The library also purchased the following items from Tucker:

  • A portrait of Lincoln by artist George Peter Alexander Healy, presumably from life. Healy visited Washington, D.C., and the White House during the Civil War. The portrait is signed by Healy but not dated, Schwartz said.

  • Forty-five letters from Mary Harlan Lincoln, wife of Robert Todd Lincoln, and Mary Lincoln Isham, the daughter of Mary and Robert Lincoln.

  • Four typescripts of books by Lincoln biographer William E. Barton, which include Barton's notes and corrections in the margins.

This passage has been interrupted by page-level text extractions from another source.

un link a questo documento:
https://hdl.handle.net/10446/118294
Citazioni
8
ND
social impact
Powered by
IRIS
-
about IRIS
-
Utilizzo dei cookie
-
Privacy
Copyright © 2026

    "It's a good home for them," Tucker said of the library. "The manuscripts are one of a kind, the Vose is very limited, the Healy is one-of-a-kind, as far as being an unknown. And the letters are probably one of the largest caches of family letters from the Robert Lincoln family."

    In addition, the museum purchased from a dealer a letter written by Robert Todd Lincoln about the impending death of his son, Abraham "Jack" Lincoln II, who was dying of blood poisoning from an infected cut.

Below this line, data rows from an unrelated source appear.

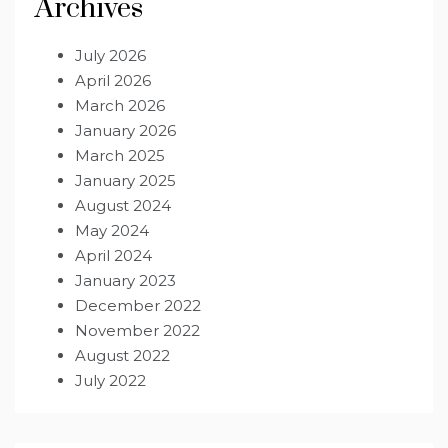
Archives
July 2026
April 2026
March 2026
January 2026
March 2025
January 2025
August 2024
May 2024
April 2024
January 2023
December 2022
November 2022
August 2022
July 2022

    Dated Jan. 13, 1890, the letter was written to Henry White, secretary of the American Embassy in London and offers the first known indication that there was no cure for Jack's illness. Jack died on March 5, 1890, in London, where his father was serving as minister to the Court of St. James.

    The Vose biography has been appraised at $10,000, Schwartz said. The library paid about $30,000 for the remaining items.

    Schwartz thinks the dozens of letters in particular will be of value to researchers.

    "The letters humanize the family and also take the story beyond (Abraham) Lincoln and into the later generations," he said. "Those are the people who are probably the most obscure to us, and yet they lived very interesting lives themselves."